Open MartinX3 opened 2 years ago
Ah, after turning /etc/resolv.conf again into a symlink of systemd-resolved
sudo ln -rsf /run/systemd/resolve/stub-resolv.conf /etc/resolv.conf
the messages disappear.
I assume it wants now to call the localhost ip of the systemd-resolved instead of the network ip of the outside resolver.
I don't know how I could let this plugin verbose debug logging into the journal, but I'm glad that it is fixed now.
And it's back
dns request failed: request timed out
It seems to happen if I execute nslookup
in a container.
But I get a result. Weird.
I detected the same problem on my raspberry pi with Fedora and rootless podman containers.
Having the exact same issue. DNS lookup is extremely unstable, only two thirds of lookups work.
This is on Fedora Silverblue 37 using rootless containers and the new networking stack.
Now using a nextcloud container which communicates with a PostgreSQL and a LDAP container. I access the nextcloud container with a nginx reverse proxy container from the internet.
1/3 of the nextcloud web interface results into a 502 bad gateway, because of the unstable DNS. And my logs are getting spammed with
aardvark-dns[3617]: 50310 dns request failed: request timed out
I hope the next podman release will include the new network stack which hopefully fixes this issue.
It is impossible to help with these issues as reporters did not provide versions for podman, netavark, and aarvark-dns. please provide as much relevant information as possible.
podman: 4.3.1 netavark: 1.4.0 aardvark-dns: 1.4.0
would you say your machine/vm is high performent or maybe has slow IO/processor/RAM limitations? I'm trying to understand if you might have a race.
The first bare metal server server with this issue has the HDD connected to SATA with the server. CPU: Intel Xeon E3-1231 v3 - 3.4 GHz - 4 core(s) RAM: 32GB - DDR3
The second bare metal server has a 870 Evo SSD connected via SATA to the server. CPU: AMD Phenom 2 955 X4 3.2 GHz 4 cores RAM: 6GB - DDR2
The second server spams this issue many times. The first server spams it less often but also regularly.
@flouthoc wdyt?
Now my faster server spammed it at night while the server pods weren't used by clients.

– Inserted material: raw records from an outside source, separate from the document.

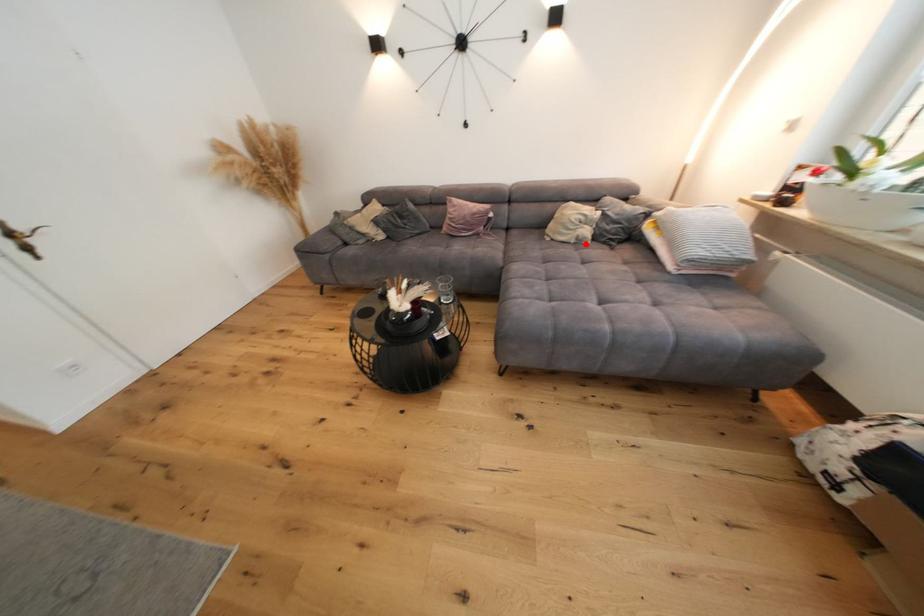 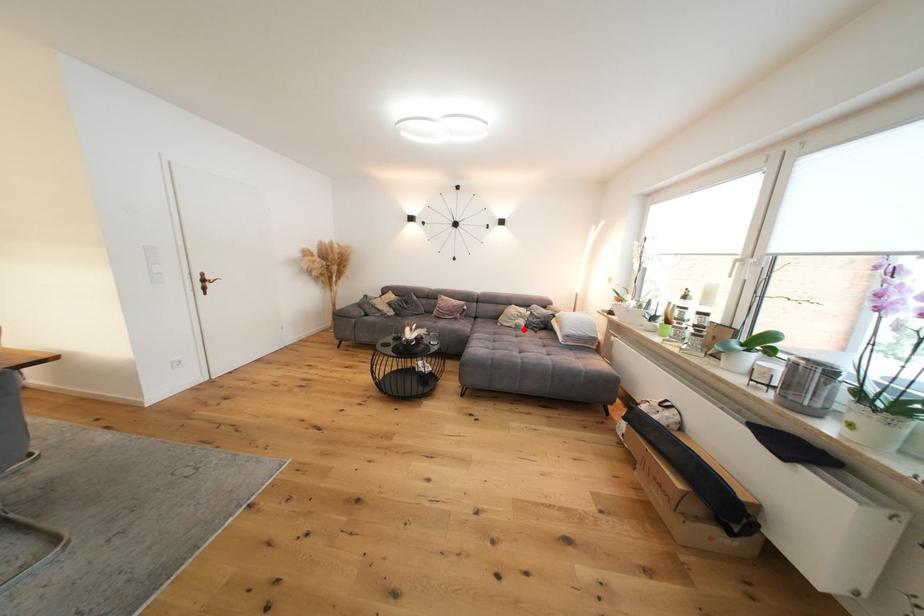 I am providing you with two images of the same scene from different viewpoints. A red point is marked on the first image and another point is marked on the second image. Are the points marked in image1 and image2 representing the same 3D position?

Yes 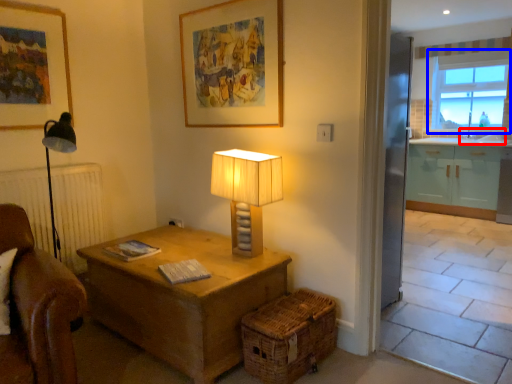 Question: Which point is closer to the camera, sink (highlighted by a red box) or window (highlighted by a blue box)?

Choices:
 (A) sink
 (B) window

Answer: (A) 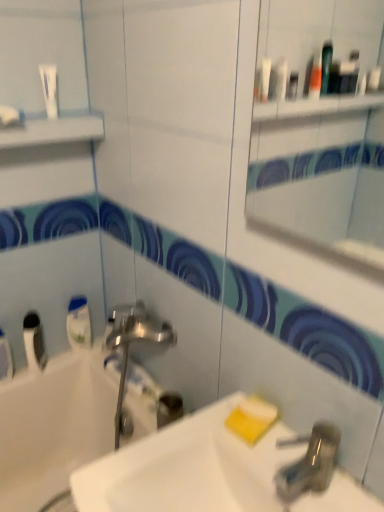 Where is `vacant position to the left of yellow sponge at lower center, which is the 2th soap from top to bottom`? vacant position to the left of yellow sponge at lower center, which is the 2th soap from top to bottom is located at coordinates (198, 431). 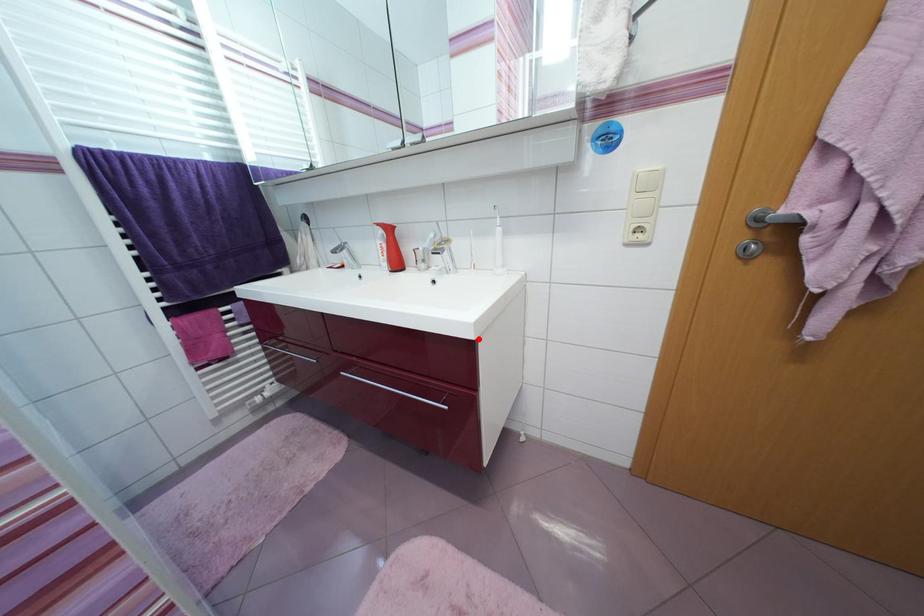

We used to see similar issues in older versions of netavark and aardvark in Podman CI as well but it was fixed in newer versions with https://github.com/containers/aardvark-dns/pull/220 but I guess there might be some issue which is not being reproduced in our CI, I'll try to reproduce this locally and see if i can reproduce this.
I'm seeing the same problems on a freshly installed Fedora Server 37 instance as well. The machine is basically completely idling with no load and my journal is still filled with these errors. This issue was not present before 2022, and I've ran similar setups on slower machines without any DNS lookup issues.
podman: 4.3.1 netavark: 1.4.0 aardvark-dns: 1.4.0
Can you test with v1.5?
I think the timeout is fixed. But now sometimes I get an "empty dns response" on all machines.
Does this cause problems for the container or is just an error that is logged often?
It's logged often with long breaks between. So it appears in groups most of the time.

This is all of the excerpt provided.